[Extracted page text data]

--------

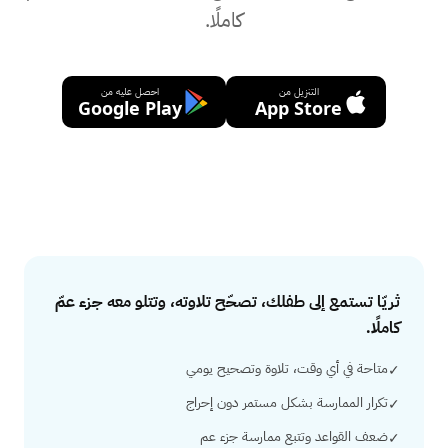
كاملًا.
التنزيل من
احصل عليه من
Google Play
App Store
Answer
ثريّا تستمع إلى طفلك، تصحّح تلاوته، وتتلو معه جزء عمّ
كاملًا.
متاحة في أي وقت، تلاوة وتصحيح يومي
✓
تكرار الممارسة بشكل مستمر دون إحراج
✓
ضعف القواعد وتتبع ممارسة جزء عم
✓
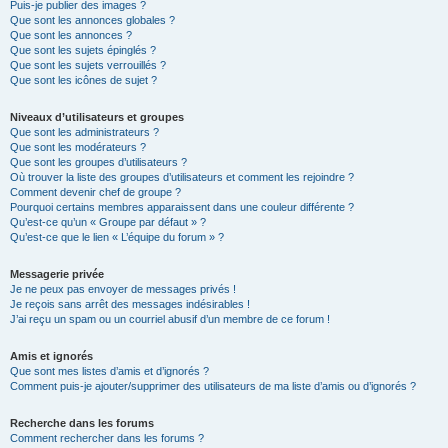
Puis-je publier des images ?
Que sont les annonces globales ?
Que sont les annonces ?
Que sont les sujets épinglés ?
Que sont les sujets verrouillés ?
Que sont les icônes de sujet ?
Niveaux d’utilisateurs et groupes
Que sont les administrateurs ?
Que sont les modérateurs ?
Que sont les groupes d’utilisateurs ?
Où trouver la liste des groupes d’utilisateurs et comment les rejoindre ?
Comment devenir chef de groupe ?
Pourquoi certains membres apparaissent dans une couleur différente ?
Qu’est-ce qu’un « Groupe par défaut » ?
Qu’est-ce que le lien « L’équipe du forum » ?
Messagerie privée
Je ne peux pas envoyer de messages privés !
Je reçois sans arrêt des messages indésirables !
J’ai reçu un spam ou un courriel abusif d’un membre de ce forum !
Amis et ignorés
Que sont mes listes d’amis et d’ignorés ?
Comment puis-je ajouter/supprimer des utilisateurs de ma liste d’amis ou d’ignorés ?
Recherche dans les forums
Comment rechercher dans les forums ?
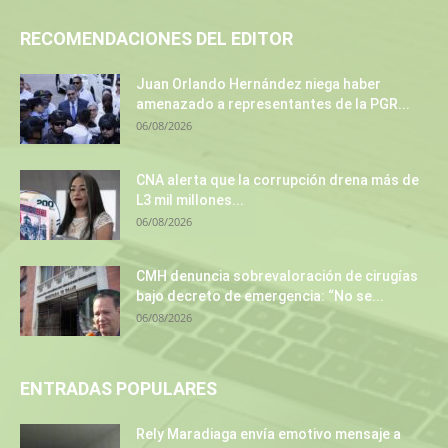
RECOMENDACIONES DEL EDITOR
Juan Orlando Hernández niega haber
amenazado a representantes de la PGR...
06/08/2026
CNA alerta que la corrupción drena más de
L3 mil millones...
06/08/2026
CMH denuncia sobrevaloración de cirugías
bajo decreto de emergencia: “No se...
06/08/2026
ENTRADAS POPULARES
Rely Maradiaga envía emotivo mensaje a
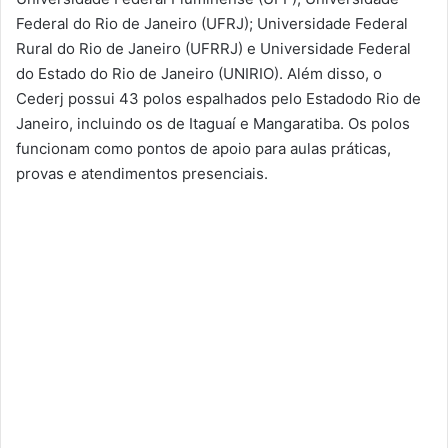
Federal do Rio de Janeiro (UFRJ); Universidade Federal
Rural do Rio de Janeiro (UFRRJ) e Universidade Federal
do Estado do Rio de Janeiro (UNIRIO). Além disso, o
Cederj possui 43 polos espalhados pelo Estadodo Rio de
Janeiro, incluindo os de Itaguaí e Mangaratiba. Os polos
funcionam como pontos de apoio para aulas práticas,
provas e atendimentos presenciais.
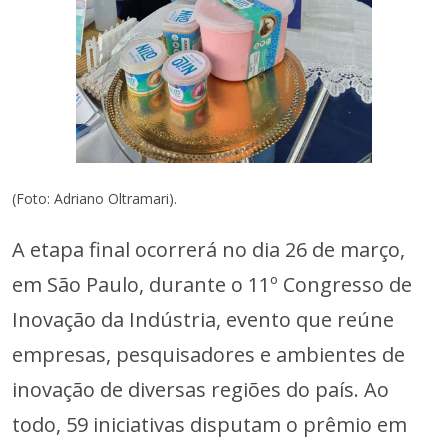
(Foto: Adriano Oltramari).
A etapa final ocorrerá no dia 26 de março,
em São Paulo, durante o 11º Congresso de
Inovação da Indústria, evento que reúne
empresas, pesquisadores e ambientes de
inovação de diversas regiões do país. Ao
todo, 59 iniciativas disputam o prêmio em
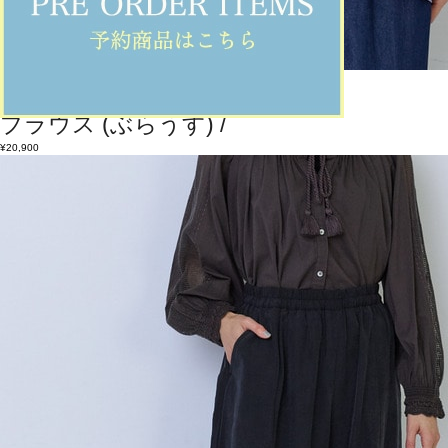
ADIEU TRISTESSE
ブラウス
(ぶらうす)
/
¥20,900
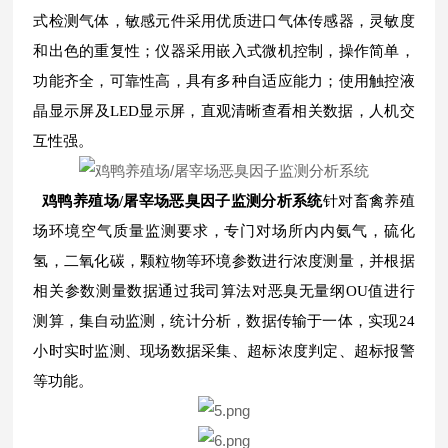
式检测气体，敏感元件采用优质进口气体传感器，灵敏度
和出色的重复性；仪器采用嵌入式微机控制，操作简单，
功能齐全，可靠性高，具有多种自适应能力；使用触控液
晶显示屏及LED显示屏，直观清晰查看相关数据，人机交
互性强。
鸡鸭养殖场/屠宰场恶臭因子监测分析系统
针对畜禽养殖
场环境空气质量监测要求，专门对场所内内氨气，硫化
氢，二氧化碳，颗粒物等环境参数进行浓度测量，并根据
相关参数测量数据通过我司算法对恶臭无量纲OU值进行
测算，集自动监测，统计分析，数据传输于一体，实现24
小时实时监测、现场数据采集、超标浓度判定、超标报警
等功能。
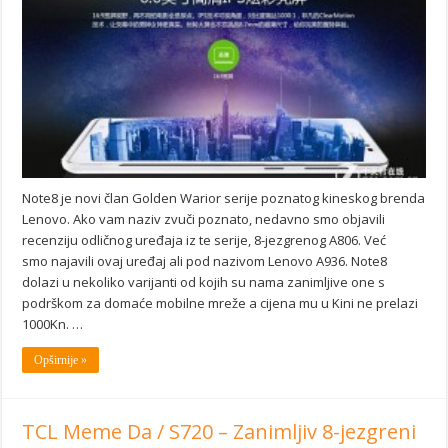
Note8 je novi član Golden Warior serije poznatog kineskog brenda
Lenovo. Ako vam naziv zvuči poznato, nedavno smo objavili
recenziju odličnog uređaja iz te serije, 8-jezgrenog A806. Već
smo najavili ovaj uređaj ali pod nazivom Lenovo A936. Note8
dolazi u nekoliko varijanti od kojih su nama zanimljive one s
podrškom za domaće mobilne mreže a cijena mu u Kini ne prelazi
1000Kn. …
Opširnije »
TCL Meme Da / S720 – Zanimljiv 8-jezgreni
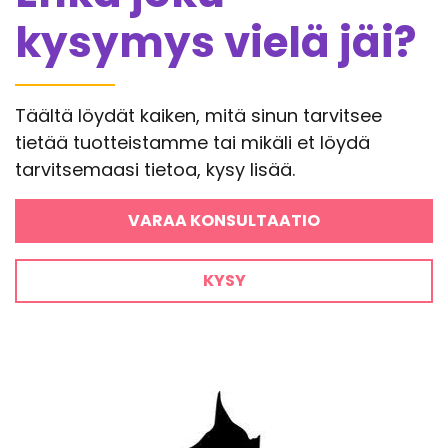
kysymys vielä jäi?
Täältä löydät kaiken, mitä sinun tarvitsee
tietää tuotteistamme tai mikäli et löydä
tarvitsemaasi tietoa, kysy lisää.
VARAA KONSULTAATIO
KYSY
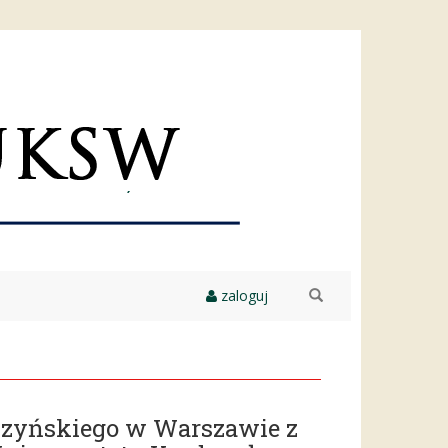
zaloguj
szukaj
szyńskiego w Warszawie z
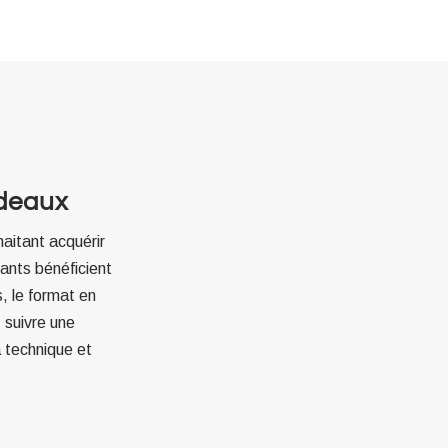
rdeaux
aitant acquérir
ants bénéficient
s, le format en
 suivre une
 technique et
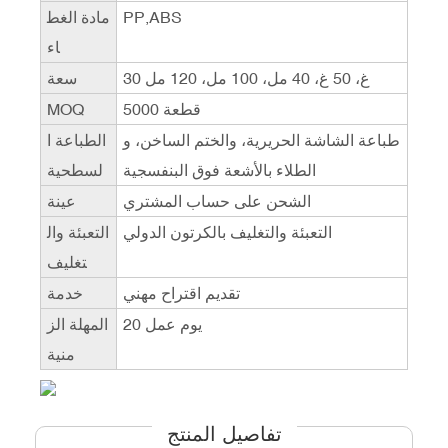
PP,ABS
مادة الغط
اء
30 غ، 50 غ، 40 مل، 100 مل، 120 مل
سعة
5000 قطعة
MOQ
طباعة الشاشة الحريرية، والختم الساخن، و
الطباعة ا
الطلاء بالأشعة فوق البنفسجية
لسطحية
الشحن على حساب المشتري
عينة
التعبئة والتغليف بالكرتون الدولي
التعبئة وال
تغليف
تقديم اقتراح مهني
خدمة
20 يوم عمل
المهلة الز
منية
تفاصيل المنتج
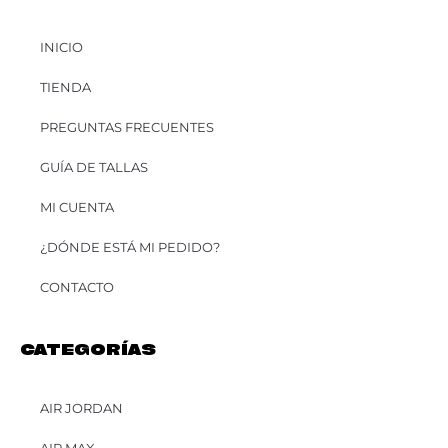
INICIO
TIENDA
PREGUNTAS FRECUENTES
GUÍA DE TALLAS
MI CUENTA
¿DÓNDE ESTÁ MI PEDIDO?
CONTACTO
CATEGORÍAS
AIR JORDAN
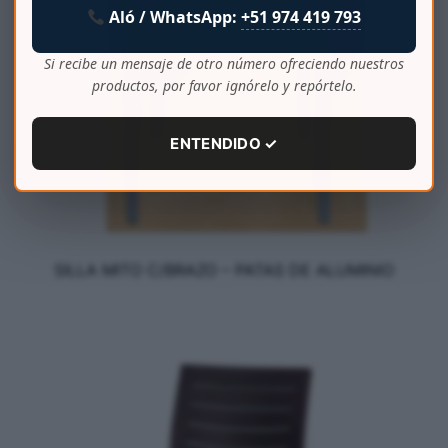
Aló / WhatsApp:
+51 974 419 793
Si recibe un mensaje de otro número ofreciendo nuestros
productos, por favor ignórelo y repórtelo.
ENTENDIDO ✓
SILLA MITO C/BRAZO – PATAS DE ALUMINIO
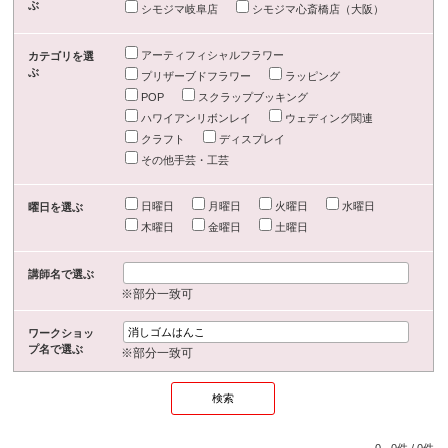
ぶ
シモジマ岐阜店
シモジマ心斎橋店（大阪）
アーティフィシャルフラワー
カテゴリを選
ぶ
プリザーブドフラワー
ラッピング
POP
スクラップブッキング
ハワイアンリボンレイ
ウェディング関連
クラフト
ディスプレイ
その他手芸・工芸
日曜日
月曜日
火曜日
水曜日
曜日を選ぶ
木曜日
金曜日
土曜日
講師名で選ぶ
※部分一致可
ワークショッ
プ名で選ぶ
※部分一致可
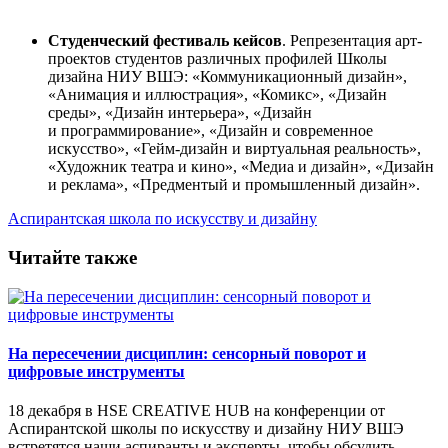
Студенческий фестиваль кейсов
. Репрезентация арт-
проектов студентов различных профилей Школы
дизайна НИУ ВШЭ: «Коммуникационный дизайн»,
«Анимация и иллюстрация», «Комикс», «Дизайн
среды», «Дизайн интерьера», «Дизайн
и программирование», «Дизайн и современное
искусство», «Гейм-дизайн и виртуальная реальность»,
«Художник театра и кино», «Медиа и дизайн», «Дизайн
и реклама», «Предментый и промышленный дизайн».
Аспирантская школа по искусству и дизайну
Читайте также
На пересечении дисциплин: сенсорный поворот и
цифровые инструменты
18 декабря в HSE CREATIVE HUB на конференции от
Аспирантской школы по искусству и дизайну НИУ ВШЭ
встретятся наши аспиранты и эксперты, чтобы обсудить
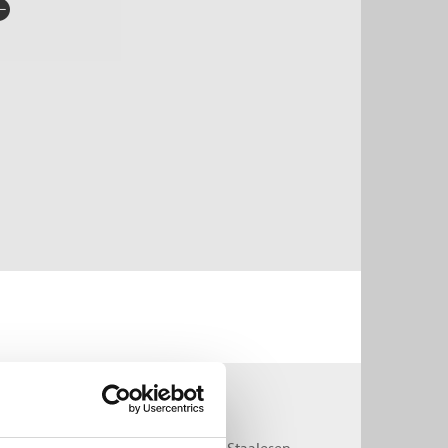
rlag:
Cappelen Damm Lydbok
råk:
Bokmål
SBN/EAN:
9788202440176
tegori:
Lydbøker voksne
og
Lydbok
nleser:
Winther-Larsen, Helge
illetid:
0:19
pibeskyttelse:
Vannmerket
lformat:
MP3
Staalesen:
å visning i spøkelseshuset
t fins vel ikke spøkelser? /
Gunnar Staalesen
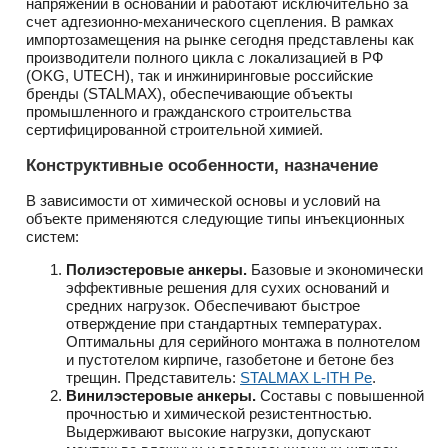
напряжений в основании и работают исключительно за
счет адгезионно-механического сцепления. В рамках
импортозамещения на рынке сегодня представлены как
производители полного цикла с локализацией в РФ
(OKG, UTECH), так и инжиниринговые российские
бренды (STALMAX), обеспечивающие объекты
промышленного и гражданского строительства
сертифицированной строительной химией.
Конструктивные особенности, назначение
В зависимости от химической основы и условий на
объекте применяются следующие типы инъекционных
систем:
Полиэстеровые анкеры.
Базовые и экономически
эффективные решения для сухих оснований и
средних нагрузок. Обеспечивают быстрое
отверждение при стандартных температурах.
Оптимальны для серийного монтажа в полнотелом
и пустотелом кирпиче, газобетоне и бетоне без
трещин. Представитель:
STALMAX L-ITH Pe
.
Винилэстеровые анкеры.
Составы с повышенной
прочностью и химической резистентностью.
Выдерживают высокие нагрузки, допускают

--------

■ Goal of the exercise
Your job is to transcribe the records exactly and in full. Pictures are not part of the copy.

■ Exercise output
كاملًا.
التنزيل من
احصل عليه من
Google Play
App Store
Answer
ثريّا تستمع إلى طفلك، تصحّح تلاوته، وتتلو معه جزء عمّ
كاملًا.
متاحة في أي وقت، تلاوة وتصحيح يومي
✓
تكرار الممارسة بشكل مستمر دون إحراج
✓
ضعف القواعد وتتبع ممارسة جزء عم
✓
Puis-je publier des images ?
Que sont les annonces globales ?
Que sont les annonces ?
Que sont les sujets épinglés ?
Que sont les sujets verrouillés ?
Que sont les icônes de sujet ?
Niveaux d’utilisateurs et groupes
Que sont les administrateurs ?
Que sont les modérateurs ?
Que sont les groupes d’utilisateurs ?
Où trouver la liste des groupes d’utilisateurs et comment les rejoindre ?
Comment devenir chef de groupe ?
Pourquoi certains membres apparaissent dans une couleur différente ?
Qu’est-ce qu’un « Groupe par défaut » ?
Qu’est-ce que le lien « L’équipe du forum » ?
Messagerie privée
Je ne peux pas envoyer de messages privés !
Je reçois sans arrêt des messages indésirables !
J’ai reçu un spam ou un courriel abusif d’un membre de ce forum !
Amis et ignorés
Que sont mes listes d’amis et d’ignorés ?
Comment puis-je ajouter/supprimer des utilisateurs de ma liste d’amis ou d’ignorés ?
Recherche dans les forums
Comment rechercher dans les forums ?
RECOMENDACIONES DEL EDITOR
Juan Orlando Hernández niega haber
amenazado a representantes de la PGR...
06/08/2026
CNA alerta que la corrupción drena más de
L3 mil millones...
06/08/2026
CMH denuncia sobrevaloración de cirugías
bajo decreto de emergencia: “No se...
06/08/2026
ENTRADAS POPULARES
Rely Maradiaga envía emotivo mensaje a
Federal do Rio de Janeiro (UFRJ); Universidade Federal
Rural do Rio de Janeiro (UFRRJ) e Universidade Federal
do Estado do Rio de Janeiro (UNIRIO). Além disso, o
Cederj possui 43 polos espalhados pelo Estadodo Rio de
Janeiro, incluindo os de Itaguaí e Mangaratiba. Os polos
funcionam como pontos de apoio para aulas práticas,
provas e atendimentos presenciais.
(Foto: Adriano Oltramari).
A etapa final ocorrerá no dia 26 de março,
em São Paulo, durante o 11º Congresso de
Inovação da Indústria, evento que reúne
empresas, pesquisadores e ambientes de
inovação de diversas regiões do país. Ao
todo, 59 iniciativas disputam o prêmio em
ADIEU TRISTESSE
ブラウス
(ぶらうす)
/
¥20,900
式检测气体，敏感元件采用优质进口气体传感器，灵敏度
和出色的重复性；仪器采用嵌入式微机控制，操作简单，
功能齐全，可靠性高，具有多种自适应能力；使用触控液
晶显示屏及LED显示屏，直观清晰查看相关数据，人机交
互性强。
鸡鸭养殖场/屠宰场恶臭因子监测分析系统
针对畜禽养殖
场环境空气质量监测要求，专门对场所内内氨气，硫化
氢，二氧化碳，颗粒物等环境参数进行浓度测量，并根据
相关参数测量数据通过我司算法对恶臭无量纲OU值进行
测算，集自动监测，统计分析，数据传输于一体，实现24
小时实时监测、现场数据采集、超标浓度判定、超标报警
等功能。
Note8 je novi član Golden Warior serije poznatog kineskog brenda
Lenovo. Ako vam naziv zvuči poznato, nedavno smo objavili
recenziju odličnog uređaja iz te serije, 8-jezgrenog A806. Već
smo najavili ovaj uređaj ali pod nazivom Lenovo A936. Note8
dolazi u nekoliko varijanti od kojih su nama zanimljive one s
podrškom za domaće mobilne mreže a cijena mu u Kini ne prelazi
1000Kn. …
Opširnije »
TCL Meme Da / S720 – Zanimljiv 8-jezgreni
kysymys vielä jäi?
Täältä löydät kaiken, mitä sinun tarvitsee
tietää tuotteistamme tai mikäli et löydä
tarvitsemaasi tietoa, kysy lisää.
VARAA KONSULTAATIO
KYSY
zaloguj
szukaj
szyńskiego w Warszawie z
rdeaux
aitant acquérir
ants bénéficient
s, le format en
 suivre une
 technique et
PP,ABS
مادة الغط
اء
30 غ، 50 غ، 40 مل، 100 مل، 120 مل
سعة
5000 قطعة
MOQ
طباعة الشاشة الحريرية، والختم الساخن، و
الطباعة ا
الطلاء بالأشعة فوق البنفسجية
لسطحية
الشحن على حساب المشتري
عينة
التعبئة والتغليف بالكرتون الدولي
التعبئة وال
تغليف
تقديم اقتراح مهني
خدمة
20 يوم عمل
المهلة الز
منية
تفاصيل المنتج
INICIO
TIENDA
PREGUNTAS FRECUENTES
GUÍA DE TALLAS
MI CUENTA
¿DÓNDE ESTÁ MI PEDIDO?
CONTACTO
CATEGORÍAS
AIR JORDAN
Aló / WhatsApp:
+51 974 419 793
Si recibe un mensaje de otro número ofreciendo nuestros
productos, por favor ignórelo y repórtelo.
ENTENDIDO ✓
SILLA MITO C/BRAZO – PATAS DE ALUMINIO
ぶ
シモジマ岐阜店
シモジマ心斎橋店（大阪）
アーティフィシャルフラワー
カテゴリを選
ぶ
プリザーブドフラワー
ラッピング
POP
スクラップブッキング
ハワイアンリボンレイ
ウェディング関連
クラフト
ディスプレイ
その他手芸・工芸
日曜日
月曜日
火曜日
水曜日
曜日を選ぶ
木曜日
金曜日
土曜日
講師名で選ぶ
※部分一致可
ワークショッ
プ名で選ぶ
※部分一致可
Студенческий фестиваль кейсов
. Репрезентация арт-
проектов студентов различных профилей Школы
дизайна НИУ ВШЭ: «Коммуникационный дизайн»,
«Анимация и иллюстрация», «Комикс», «Дизайн
среды», «Дизайн интерьера», «Дизайн
и программирование», «Дизайн и современное
искусство», «Гейм-дизайн и виртуальная реальность»,
«Художник театра и кино», «Медиа и дизайн», «Дизайн
и реклама», «Предментый и промышленный дизайн».
Аспирантская школа по искусству и дизайну
Читайте также
На пересечении дисциплин: сенсорный поворот и
цифровые инструменты
18 декабря в HSE CREATIVE HUB на конференции от
Аспирантской школы по искусству и дизайну НИУ ВШЭ
встретятся наши аспиранты и эксперты, чтобы обсудить
rlag:
Cappelen Damm Lydbok
råk:
Bokmål
SBN/EAN:
9788202440176
tegori:
Lydbøker voksne
og
Lydbok
nleser:
Winther-Larsen, Helge
illetid:
0:19
pibeskyttelse:
Vannmerket
lformat:
MP3
Staalesen:
å visning i spøkelseshuset
t fins vel ikke spøkelser? /
Gunnar Staalesen
напряжений в основании и работают исключительно за
счет адгезионно-механического сцепления. В рамках
импортозамещения на рынке сегодня представлены как
производители полного цикла с локализацией в РФ
(OKG, UTECH), так и инжиниринговые российские
бренды (STALMAX), обеспечивающие объекты
промышленного и гражданского строительства
сертифицированной строительной химией.
Конструктивные особенности, назначение
В зависимости от химической основы и условий на
объекте применяются следующие типы инъекционных
систем:
Полиэстеровые анкеры.
Базовые и экономически
эффективные решения для сухих оснований и
средних нагрузок. Обеспечивают быстрое
отверждение при стандартных температурах.
Оптимальны для серийного монтажа в полнотелом
и пустотелом кирпиче, газобетоне и бетоне без
трещин. Представитель:
STALMAX L-ITH Pe
.
Винилэстеровые анкеры.
Составы с повышенной
прочностью и химической резистентностью.
Выдерживают высокие нагрузки, допускают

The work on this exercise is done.